Now the fearsome Lady Bracknell has been resurrected for the first time in a one-act tribute drama, Lady Bracknell’s Return, written by Peter Harrison who took the precaution of first submitting his pastiche to the Oscar Wilde Society to see if any attempt to emulate the style of the Irish genius would be regarded as heresy.
A couple of lines from the play will give the flavour of the thing. Lady Bracknell observes: “My dear child, with eligible men in society proving so elusive, for your parents to have one daughter who is married may be regarded as good fortune. To have all four married looks rather tactless.”
The response from the Oscar Wilde Society Peter describes as gratifying. Vanessa Heron of the Society described the new work as “unusual, and witty and very visual. “And promised the Society would promote any production of it through their 8,000+ Facebook followers.

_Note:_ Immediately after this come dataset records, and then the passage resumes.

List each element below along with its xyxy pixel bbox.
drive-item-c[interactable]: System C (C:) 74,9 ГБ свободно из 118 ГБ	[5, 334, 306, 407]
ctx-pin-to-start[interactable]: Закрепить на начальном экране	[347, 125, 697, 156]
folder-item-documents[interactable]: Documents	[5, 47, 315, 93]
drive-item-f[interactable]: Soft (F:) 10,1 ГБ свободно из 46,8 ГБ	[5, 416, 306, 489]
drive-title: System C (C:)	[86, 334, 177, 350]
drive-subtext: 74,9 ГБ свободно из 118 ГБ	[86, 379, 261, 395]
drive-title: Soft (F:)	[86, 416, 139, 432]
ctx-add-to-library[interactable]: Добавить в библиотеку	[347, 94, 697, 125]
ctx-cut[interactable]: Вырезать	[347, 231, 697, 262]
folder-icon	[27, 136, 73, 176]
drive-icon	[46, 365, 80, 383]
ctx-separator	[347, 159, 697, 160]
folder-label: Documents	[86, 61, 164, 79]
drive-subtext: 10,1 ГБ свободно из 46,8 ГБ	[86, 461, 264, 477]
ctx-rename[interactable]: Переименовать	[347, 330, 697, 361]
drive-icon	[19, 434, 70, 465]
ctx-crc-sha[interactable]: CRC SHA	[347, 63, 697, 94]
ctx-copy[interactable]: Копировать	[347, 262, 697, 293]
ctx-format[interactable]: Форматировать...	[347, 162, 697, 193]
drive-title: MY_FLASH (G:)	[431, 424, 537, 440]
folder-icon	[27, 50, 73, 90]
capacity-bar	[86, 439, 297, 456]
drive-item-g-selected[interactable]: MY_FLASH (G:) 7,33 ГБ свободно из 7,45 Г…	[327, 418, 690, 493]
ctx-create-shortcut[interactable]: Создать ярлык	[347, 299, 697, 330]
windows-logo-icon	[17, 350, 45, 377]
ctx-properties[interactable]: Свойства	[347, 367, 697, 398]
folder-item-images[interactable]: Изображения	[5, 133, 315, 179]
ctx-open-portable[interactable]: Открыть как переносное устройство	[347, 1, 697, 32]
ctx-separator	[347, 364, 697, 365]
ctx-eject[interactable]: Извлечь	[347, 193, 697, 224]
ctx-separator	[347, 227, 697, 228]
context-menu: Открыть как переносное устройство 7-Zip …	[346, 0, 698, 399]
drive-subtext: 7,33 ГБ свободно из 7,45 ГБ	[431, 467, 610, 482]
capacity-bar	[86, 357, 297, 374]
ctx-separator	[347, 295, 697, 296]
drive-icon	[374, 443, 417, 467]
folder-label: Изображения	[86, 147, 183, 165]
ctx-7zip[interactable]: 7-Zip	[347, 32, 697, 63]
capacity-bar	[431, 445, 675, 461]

The play is being produced and directed by Jen Leahey-Hopwood, a graduate of the Italia Conti school who also has a part. She says “Being approached to work with Peter Harrison was an honour in the first instance. However after reading the script I was ‘all in’ immediately. This quirky story full of charm, wit and substance, dominated by the appearance of the ever-powerful and formidable Lady B., creates the perfect vehicle to pay homage to the late great Oscar Wilde with a modern audience in mind.”
Casting is almost complete and it’s hoped initially to stage a virtual performance until theatre restrictions are eased. The play is for 2m and 2f and at 5,000 words would run for about 30 minutes.